Digitale Trends: Podiumsdiskussion über Chancen und Herausforderungen für Politik und Gesellschaft
Digitale Trends: Podiumsdiskussion über Chancen und Herausforderungen für Politik und Gesellschaft
Sobotka: Politik befindet sich in „Aufholjagd“ mit technologischer Entwicklung; Expert:innen sprechen sich gegen Überregulierung aus
Wien (PK) – Die digitale Transformation und ihre Bedeutung für die verschiedensten gesellschaftlichen Bereiche standen gestern Abend im Zentrum der Podiumsdiskussion „Digitale Trends – Chancen und Herausforderungen“ im Parlament. Vertreter:innen der österreichischen Politik und Wissenschaften tauschten sich auf Einladung von Parlamentsdirektor Harald Dossi mit internationalen Expert:innen über die gesellschaftlichen, wirtschaftlichen, politischen und ethischen Implikationen der Digitalisierung aus. Die Diskussion fand im Rahmen der Konferenz „Innovation and Digital Transformation – Good Practices in European Parliaments“ des Europäischen Zentrums für parlamentarische Forschung und Dokumentation (EZWPD) statt.

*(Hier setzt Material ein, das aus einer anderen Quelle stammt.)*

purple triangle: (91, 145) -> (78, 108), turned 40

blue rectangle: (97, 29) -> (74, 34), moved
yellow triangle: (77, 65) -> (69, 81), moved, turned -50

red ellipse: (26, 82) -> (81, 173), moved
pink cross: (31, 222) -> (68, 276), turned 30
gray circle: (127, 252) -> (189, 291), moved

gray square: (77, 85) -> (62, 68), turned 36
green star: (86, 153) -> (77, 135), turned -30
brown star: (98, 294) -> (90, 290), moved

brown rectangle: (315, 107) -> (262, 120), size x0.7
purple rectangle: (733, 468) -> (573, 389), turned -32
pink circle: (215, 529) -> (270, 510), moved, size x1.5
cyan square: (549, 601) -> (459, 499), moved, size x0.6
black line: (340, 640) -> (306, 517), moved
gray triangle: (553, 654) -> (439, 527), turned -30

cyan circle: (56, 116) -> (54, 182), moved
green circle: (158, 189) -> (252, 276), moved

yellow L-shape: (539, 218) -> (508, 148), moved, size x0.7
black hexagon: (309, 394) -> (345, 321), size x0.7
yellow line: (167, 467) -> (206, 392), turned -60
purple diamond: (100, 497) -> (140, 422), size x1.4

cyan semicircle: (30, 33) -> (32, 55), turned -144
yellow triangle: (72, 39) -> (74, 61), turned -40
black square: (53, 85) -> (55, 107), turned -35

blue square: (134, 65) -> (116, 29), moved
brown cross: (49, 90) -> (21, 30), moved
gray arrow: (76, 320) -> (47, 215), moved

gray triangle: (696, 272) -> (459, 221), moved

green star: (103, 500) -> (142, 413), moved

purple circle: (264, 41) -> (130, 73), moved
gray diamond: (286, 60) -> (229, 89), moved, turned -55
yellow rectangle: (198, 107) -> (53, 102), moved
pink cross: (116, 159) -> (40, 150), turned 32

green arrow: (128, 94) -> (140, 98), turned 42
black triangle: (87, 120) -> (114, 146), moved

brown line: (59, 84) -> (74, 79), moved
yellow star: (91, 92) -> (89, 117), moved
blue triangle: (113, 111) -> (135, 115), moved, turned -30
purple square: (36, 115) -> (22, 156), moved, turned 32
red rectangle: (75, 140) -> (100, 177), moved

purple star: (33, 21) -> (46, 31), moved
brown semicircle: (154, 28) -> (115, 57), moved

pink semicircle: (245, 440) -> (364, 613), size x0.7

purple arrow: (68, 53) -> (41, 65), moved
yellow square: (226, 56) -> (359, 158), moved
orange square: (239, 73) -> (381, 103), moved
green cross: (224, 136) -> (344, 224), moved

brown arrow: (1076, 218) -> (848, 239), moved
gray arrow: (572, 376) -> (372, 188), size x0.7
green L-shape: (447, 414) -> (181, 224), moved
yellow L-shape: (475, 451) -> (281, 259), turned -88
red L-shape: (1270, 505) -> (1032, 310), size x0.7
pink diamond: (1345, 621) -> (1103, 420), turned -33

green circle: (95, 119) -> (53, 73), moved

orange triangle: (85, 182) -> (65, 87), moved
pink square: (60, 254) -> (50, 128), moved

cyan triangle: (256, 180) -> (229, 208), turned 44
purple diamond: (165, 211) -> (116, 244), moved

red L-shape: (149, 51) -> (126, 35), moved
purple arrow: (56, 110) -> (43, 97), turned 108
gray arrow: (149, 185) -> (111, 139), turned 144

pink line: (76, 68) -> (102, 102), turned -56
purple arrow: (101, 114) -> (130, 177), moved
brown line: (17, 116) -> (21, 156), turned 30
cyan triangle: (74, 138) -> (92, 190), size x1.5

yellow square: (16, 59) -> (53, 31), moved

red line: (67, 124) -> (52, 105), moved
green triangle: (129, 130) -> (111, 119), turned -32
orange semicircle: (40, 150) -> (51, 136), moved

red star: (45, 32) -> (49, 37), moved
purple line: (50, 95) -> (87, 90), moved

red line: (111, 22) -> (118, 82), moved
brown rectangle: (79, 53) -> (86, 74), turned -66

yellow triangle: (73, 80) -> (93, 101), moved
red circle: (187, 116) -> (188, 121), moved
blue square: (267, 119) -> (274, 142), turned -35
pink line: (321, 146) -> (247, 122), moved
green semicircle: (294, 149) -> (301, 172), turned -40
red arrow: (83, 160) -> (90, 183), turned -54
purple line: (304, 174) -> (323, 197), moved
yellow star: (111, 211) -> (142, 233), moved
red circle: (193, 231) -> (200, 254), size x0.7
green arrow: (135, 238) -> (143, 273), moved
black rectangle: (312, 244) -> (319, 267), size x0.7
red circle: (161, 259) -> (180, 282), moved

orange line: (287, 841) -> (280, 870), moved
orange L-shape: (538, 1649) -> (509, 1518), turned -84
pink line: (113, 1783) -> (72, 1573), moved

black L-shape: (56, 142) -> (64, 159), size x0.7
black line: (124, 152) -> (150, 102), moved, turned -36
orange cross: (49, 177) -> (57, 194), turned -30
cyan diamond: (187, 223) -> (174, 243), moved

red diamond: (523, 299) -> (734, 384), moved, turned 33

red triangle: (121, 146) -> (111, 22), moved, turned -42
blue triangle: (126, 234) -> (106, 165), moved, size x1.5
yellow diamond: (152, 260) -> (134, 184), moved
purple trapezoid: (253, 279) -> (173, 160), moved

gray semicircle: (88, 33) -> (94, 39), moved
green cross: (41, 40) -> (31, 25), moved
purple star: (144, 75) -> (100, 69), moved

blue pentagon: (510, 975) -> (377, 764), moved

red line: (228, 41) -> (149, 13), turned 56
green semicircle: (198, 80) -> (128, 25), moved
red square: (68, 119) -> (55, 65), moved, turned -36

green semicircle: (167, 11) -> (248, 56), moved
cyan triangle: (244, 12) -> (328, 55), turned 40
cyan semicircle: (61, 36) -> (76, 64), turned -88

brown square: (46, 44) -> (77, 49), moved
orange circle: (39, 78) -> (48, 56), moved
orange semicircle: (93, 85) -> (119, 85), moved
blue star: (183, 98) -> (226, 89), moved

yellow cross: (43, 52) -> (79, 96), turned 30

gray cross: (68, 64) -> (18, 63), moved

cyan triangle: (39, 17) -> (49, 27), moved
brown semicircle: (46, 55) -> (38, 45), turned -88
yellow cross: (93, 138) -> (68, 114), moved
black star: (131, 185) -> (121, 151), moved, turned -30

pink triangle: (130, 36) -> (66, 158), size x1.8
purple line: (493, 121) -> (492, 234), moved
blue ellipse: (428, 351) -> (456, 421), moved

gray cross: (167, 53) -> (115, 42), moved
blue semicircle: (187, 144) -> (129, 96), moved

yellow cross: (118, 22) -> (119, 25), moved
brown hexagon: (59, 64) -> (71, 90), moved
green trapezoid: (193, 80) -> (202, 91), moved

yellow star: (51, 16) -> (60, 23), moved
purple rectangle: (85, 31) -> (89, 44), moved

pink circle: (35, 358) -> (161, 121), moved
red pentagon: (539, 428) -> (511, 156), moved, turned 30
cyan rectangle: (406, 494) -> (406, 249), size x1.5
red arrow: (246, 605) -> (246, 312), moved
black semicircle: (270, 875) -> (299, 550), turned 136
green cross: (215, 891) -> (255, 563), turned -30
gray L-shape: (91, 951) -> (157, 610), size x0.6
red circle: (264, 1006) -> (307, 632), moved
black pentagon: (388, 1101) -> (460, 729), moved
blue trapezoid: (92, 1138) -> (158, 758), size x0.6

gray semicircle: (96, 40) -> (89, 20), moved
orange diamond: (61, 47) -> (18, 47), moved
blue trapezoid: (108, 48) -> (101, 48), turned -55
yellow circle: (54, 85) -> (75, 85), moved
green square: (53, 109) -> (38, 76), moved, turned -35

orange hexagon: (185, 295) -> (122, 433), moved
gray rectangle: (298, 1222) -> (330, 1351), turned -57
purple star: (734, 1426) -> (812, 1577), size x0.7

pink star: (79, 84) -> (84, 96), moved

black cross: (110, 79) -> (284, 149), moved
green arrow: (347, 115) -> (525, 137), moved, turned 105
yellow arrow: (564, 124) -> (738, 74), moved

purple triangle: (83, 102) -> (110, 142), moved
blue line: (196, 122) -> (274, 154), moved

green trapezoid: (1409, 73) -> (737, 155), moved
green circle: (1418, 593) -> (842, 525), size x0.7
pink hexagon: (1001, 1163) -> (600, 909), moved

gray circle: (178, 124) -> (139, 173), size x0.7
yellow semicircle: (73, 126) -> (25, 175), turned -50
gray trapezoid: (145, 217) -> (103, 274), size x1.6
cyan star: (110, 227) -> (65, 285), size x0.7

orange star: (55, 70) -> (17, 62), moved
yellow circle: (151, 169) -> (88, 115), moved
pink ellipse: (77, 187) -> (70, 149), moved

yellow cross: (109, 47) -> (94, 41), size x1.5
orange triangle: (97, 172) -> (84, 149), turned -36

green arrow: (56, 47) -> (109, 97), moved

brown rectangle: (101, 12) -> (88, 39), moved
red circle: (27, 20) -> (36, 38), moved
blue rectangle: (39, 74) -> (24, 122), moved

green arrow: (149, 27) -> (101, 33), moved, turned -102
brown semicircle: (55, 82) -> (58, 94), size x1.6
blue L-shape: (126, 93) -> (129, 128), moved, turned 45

Nach Eröffnungsworten von Nationalratspräsident Wolfgang Sobotka debattierten Maria Ulmer, Sektionsleiterin im Finanzministerium und Chief Digital Officer (CDO) des Bundes, Stefanie Lindstaedt, Gründungspräsidentin des Institute of Digital Sciences Austria (IDSA), Ana Simic, Geschäftsführerin der DAIN Studios Austria, Ross King, Head of Competence Unit „Data Science & Artifical Intelligence“ beim Austrian Institute of Technology (AIT), Frode Rein, Coordinator ICT in Parliaments im EZWPD und Andy Richardson, Programme Manager, Parliamentary Standards bei der Interparlamentarischen Union (IPU).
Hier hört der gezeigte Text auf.